Samsung's Novel Flow-guided Video Frame Interpolation Technique

Video Frame Interpolation (VFI) is a classic low-level vision task, which aims to increase the frame rate of videos by synthesizing non-existent intermediate frames between consecutive frames. IEEE/CVF Conference on Computer Vision and Pattern Recognition (CVPR) is one of the top-tier international computer vision conferences. A VFI paper (“A Unified Pyramid Recurrent Network for Video Frame Interpolation”) by Intelligent Vision Lab of Samsung R&D Institute China-Nanjing (SRC-Nanjing) has been recently accepted by CVPR 2023.

Intelligent Vision Lab of SRC-Nanjing

Intelligent Vision Lab (IVL) of SRC-Nanjing focuses on advanced computer vision technologies, including video frame interpolation, super resolution, style transfer, object detection, etc. We have published several papers on top conferences and deployed some computer vision algorithms on Samsung’s products. We will keep going and make more contributions to Samsung.

Main Contributions of This Paper

This paper (“A Unified ”) has the following main contributions.
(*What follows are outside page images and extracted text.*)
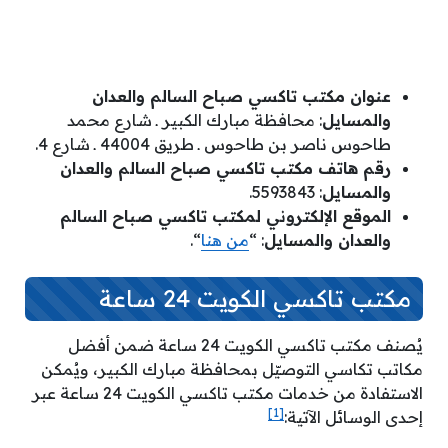
عنوان مكتب تاكسي صباح السالم والعدان
والمسايل
: محافظة مبارك الكبير ـ شارع محمد
طاحوس ناصر بن طاحوس ـ طريق 44004 ـ شارع 4.
رقم هاتف مكتب تاكسي صباح السالم والعدان
والمسايل
: 5593843.
الموقع الإلكتروني لمكتب تاكسي صباح السالم
والعدان والمسايل
: “
من هنا
“.
مكتب تاكسي الكويت 24 ساعة
يُصنف مكتب تاكسي الكويت 24 ساعة ضمن أفضل
مكاتب تكاسي التوصيّل بمحافظة مبارك الكبير، ويُمكن
الاستفادة من خدمات مكتب تاكسي الكويت 24 ساعة عبر
[1]
إحدى الوسائل الآتية:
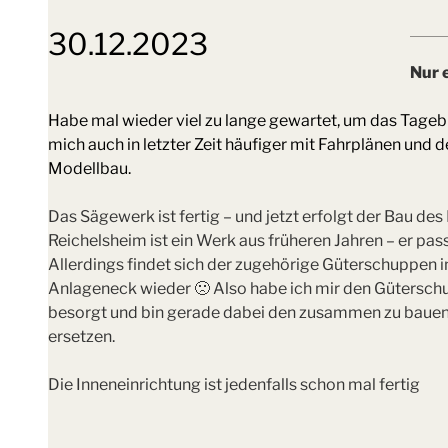
30.12.2023
Nur 
Habe mal wieder viel zu lange gewartet, um das Tagebu
mich auch in letzter Zeit häufiger mit Fahrplänen und
Modellbau.
Das Sägewerk ist fertig – und jetzt erfolgt der Bau d
Reichelsheim ist ein Werk aus früheren Jahren – er pass
Allerdings findet sich der zugehörige Güterschuppen
Anlageneck wieder 🙁 Also habe ich mir den Gütersch
besorgt und bin gerade dabei den zusammen zu bauen.
ersetzen.
Die Inneneinrichtung ist jedenfalls schon mal fertig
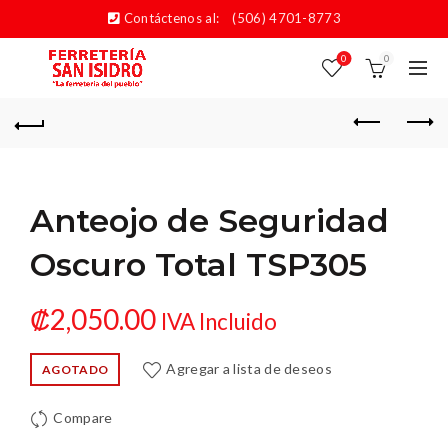
Contáctenos al:
(506) 4701-8773
0
0
Anteojo de Seguridad
Oscuro Total TSP305
₡
2,050.00
IVA Incluido
Agregar a lista de deseos
AGOTADO
Compare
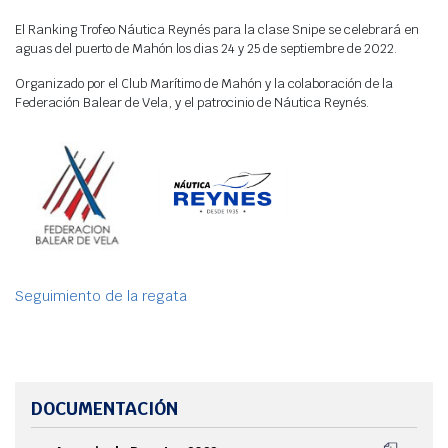
Agenda
El Ranking Trofeo Náutica Reynés para la clase Snipe se celebrará en
Webcam
aguas del puerto de Mahón los dias 24 y 25 de septiembre de 2022.
Meteo
Organizado por el Club Marítimo de Mahón y la colaboración de la
Federación Balear de Vela, y el patrocinio de Náutica Reynés.
Seguimiento de la regata
DOCUMENTACIÓN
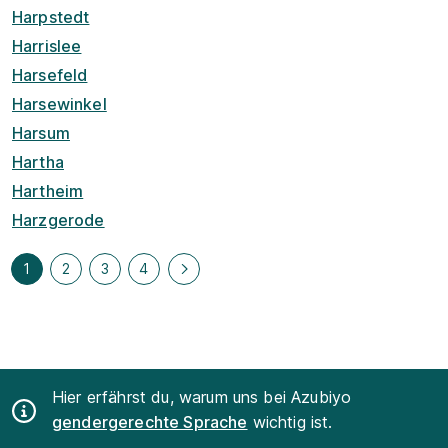
Harpstedt
Harrislee
Harsefeld
Harsewinkel
Harsum
Hartha
Hartheim
Harzgerode
1
2
3
4
Hier erfährst du, warum uns bei Azubiyo
gendergerechte Sprache
wichtig ist.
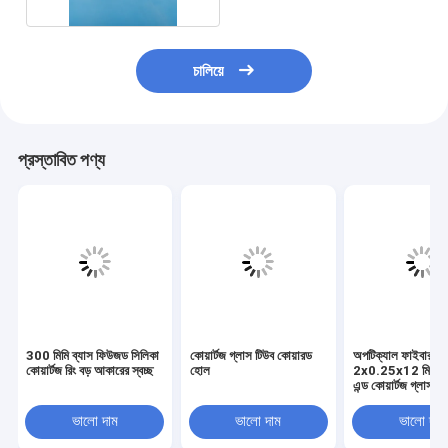
চালিয়ে
প্রস্তাবিত পণ্য
300 মিমি ব্যাস ফিউজড সিলিকা
কোয়ার্টজ গ্লাস টিউব কোয়ারড
অপটিক্যাল ফাইবার সুরক
কোয়ার্টজ রিং বড় আকারের স্বচ্ছ
হোল
2x0.25x12 মিমি ফ্ল
এন্ড কোয়ার্টজ গ্লাস টি
ভালো দাম
ভালো দাম
ভালো দাম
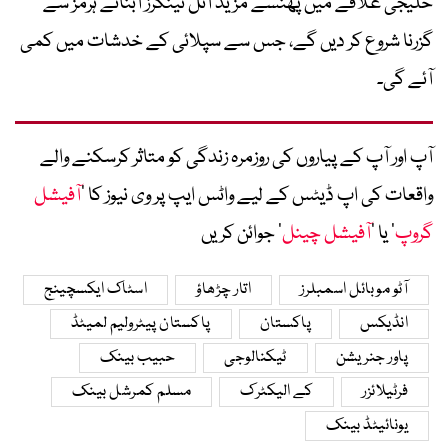
خلیجی علاقے میں پھنسے مزید آئل ٹینکرز آبنائے ہرمز سے
گزرنا شروع کر دیں گے، جس سے سپلائی کے خدشات میں کمی
آئے گی۔
آپ اور آپ کے پیاروں کی روزمرہ زندگی کو متاثر کرسکنے والے
واقعات کی اپ ڈیٹس کے لیے واٹس ایپ پر وی نیوز کا ’
آفیشل
گروپ
‘ یا ’
آفیشل چینل
‘ جوائن کریں
آٹو موبائل اسمبلرز
اتار چڑھاؤ
اسٹاک ایکسچینج
انڈیکس
پاکستان
پاکستان پیٹرولیم لمیٹڈ
پاور جنریشن
ٹیکنالوجی
حبیب بینک
فرٹیلائزر
کے الیکٹرک
مسلم کمرشل بینک
یونائیٹڈ بینک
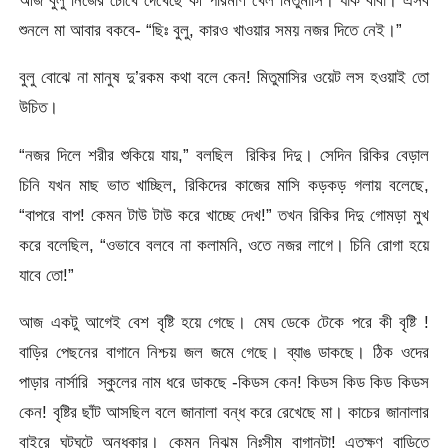
আজ বুলু নিজের চোখে দেখেছে কী পরিমাণ খেল মিতুমাসি। যাক বাবা। এসব
শুনলে মা আবার বকবে- “ছিঃ বুলু, কারও খাওয়ার সময় নজর দিতে নেই।”
বুলু বোঝে না মানুষ দু’রকম কথা বলে কেন! মিতুমাসির ওয়েট লস হওয়াই তো
উচিত।
“নজর দিলে শরীর শুকিয়ে যায়,” বলছিল রিকির দিদু। সেদিন রিকির বেড়াল
চিনি যখন মাছ ভাত খাচ্ছিল, রিকিদের কাজের মাসি কড়কড় গলায় বলেছে,
“বাপরে বাপ! কেমন টাউ টাউ করে খাচ্ছে দেখ!” তখন রিকির দিদু গোমড়া মুখ
করে বলেছিল, “ওভাবে বলবে না কলামনি, ওতে নজর লাগে। চিনি রোগা হয়ে
যাবে তো!”
আজ একটু আগেই বেশ বৃষ্টি হয়ে গেছে। মেঘ ডেকে টেকে পরে কী বৃষ্টি !
বাড়ির পেছনের বাগানে নিশ্চয় জল জমে গেছে। ব্যাঙ ডাকছে। ঠিক ওদের
পাড়ার নার্সারি স্কুলের নাম ধরে ডাকছে -কিডস কেন! কিডস কিড কিড কিডস
কেন! বৃষ্টির ছাঁট আসছিল বলে জানালা বন্ধ করে রেখেছে মা। কাচের জানালার
বাইরে ঘুটঘুটে অন্ধকার। কেমন নিঝুম নিঃসীম বাগানটা! এতক্ষণ বাড়িতে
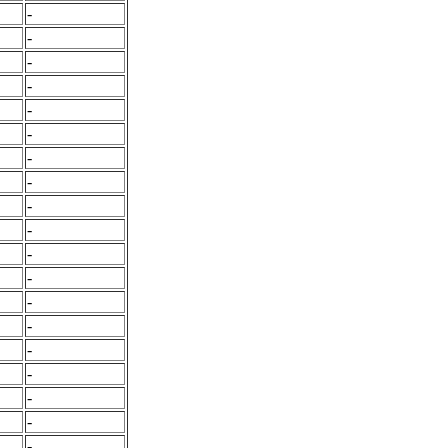
-
-
-
-
-
-
-
-
-
-
-
-
-
-
-
-
-
-
-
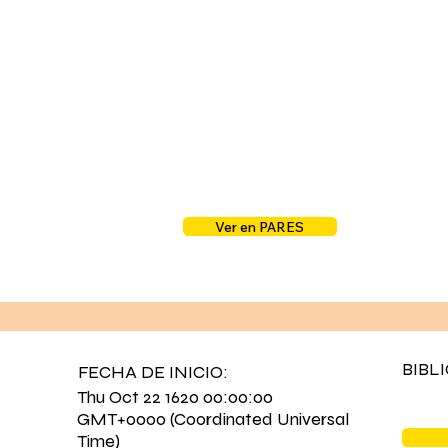
Ver en PARES
BIBL
FECHA DE INICIO:
Thu Oct 22 1620 00:00:00
GMT+0000 (Coordinated Universal
Time)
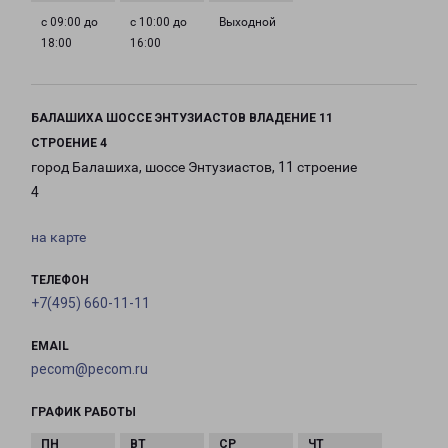
с 09:00 до
с 10:00 до
Выходной
18:00
16:00
БАЛАШИХА ШОССЕ ЭНТУЗИАСТОВ ВЛАДЕНИЕ 11
СТРОЕНИЕ 4
город Балашиха, шоссе Энтузиастов, 11 строение
4
на карте
ТЕЛЕФОН
+7(495) 660-11-11
EMAIL
pecom@pecom.ru
ГРАФИК РАБОТЫ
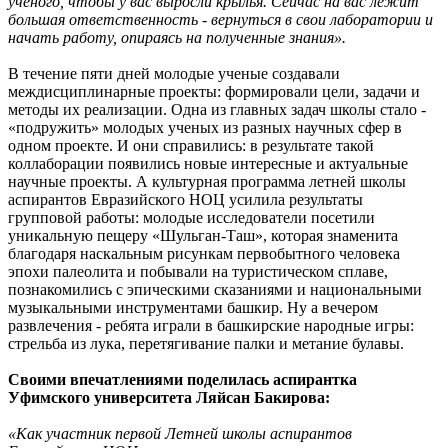
ученого, чтобы у вас выросли крылья. Сейчас на вас лежит
большая ответственность - вернуться в свои лаборатории и
начать работу, опираясь на полученные знания».
В течение пяти дней молодые ученые создавали
междисциплинарные проекты: формировали цели, задачи и
методы их реализации. Одна из главных задач школы стало -
«подружить» молодых ученых из разных научных сфер в
одном проекте. И они справились: в результате такой
коллаборации появились новые интересные и актуальные
научные проекты. А культурная программа летней школы
аспирантов Евразийского НОЦ усилила результаты
групповой работы: молодые исследователи посетили
уникальную пещеру «Шульган-Таш», которая знаменита
благодаря наскальным рисункам первобытного человека
эпохи палеолита и побывали на туристическом сплаве,
познакомились с эпическими сказаниями и национальными
музыкальными инструментами башкир. Ну а вечером
развлечения - ребята играли в башкирские народные игры:
стрельба из лука, перетягивание палки и метание булавы.
Своими впечатлениями поделилась аспирантка
Уфимского университета Ляйсан Бакирова:
«Как участник первой Летней школы аспирантов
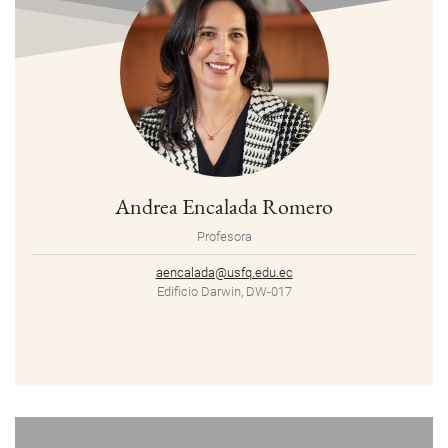
Andrea Encalada Romero
Profesora
aencalada@usfq.edu.ec
Edificio Darwin, DW-017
1. It presents a novel compact model to simultaneously estimate the bi-directional motions between input frames. It is extremely lightweight (15x smaller than PWC-Net), yet enables reliable handling of large and complex motion cases.

2. Powered by proposed bi-directional motion estimator, a simple synthesis network is sufficient to predict the intermediate frame from forward-warped representations under various challenging conditions.

3. The proposed video frame interpolation method achieves excellent performance on a broad range of benchmarks, with much less parameters than state-of-the-art methods.

Proposed Unified Pipeline for Flow-guided Video Frame Interpolation

The macro structure of the proposed pipeline is a pyramid recurrent network. At each pyramid level, it leverages estimated bi-directional flow to generate forward-warped representations for frame synthesis; across pyramid levels, it enables iterative refinement for both optical flow and intermediate frame.

Quantitative Results

The proposed algorithm achieves excellent quantitative results (measured by PSNR and SSIM) on various video frame interpolation benchmarks. In particular, it has much less parameters than state-of-the-art methods and runs very fast.

Qualitative Results

The proposed algorithm is robust to large motion and complex non-linear motion cases. Compared to existing VFI methods, our UPR-Net gives better qualitative results on the “hard” subset of SNU-FILM benchmark, and the extremely high-resolution 4K1000FPS benchmark.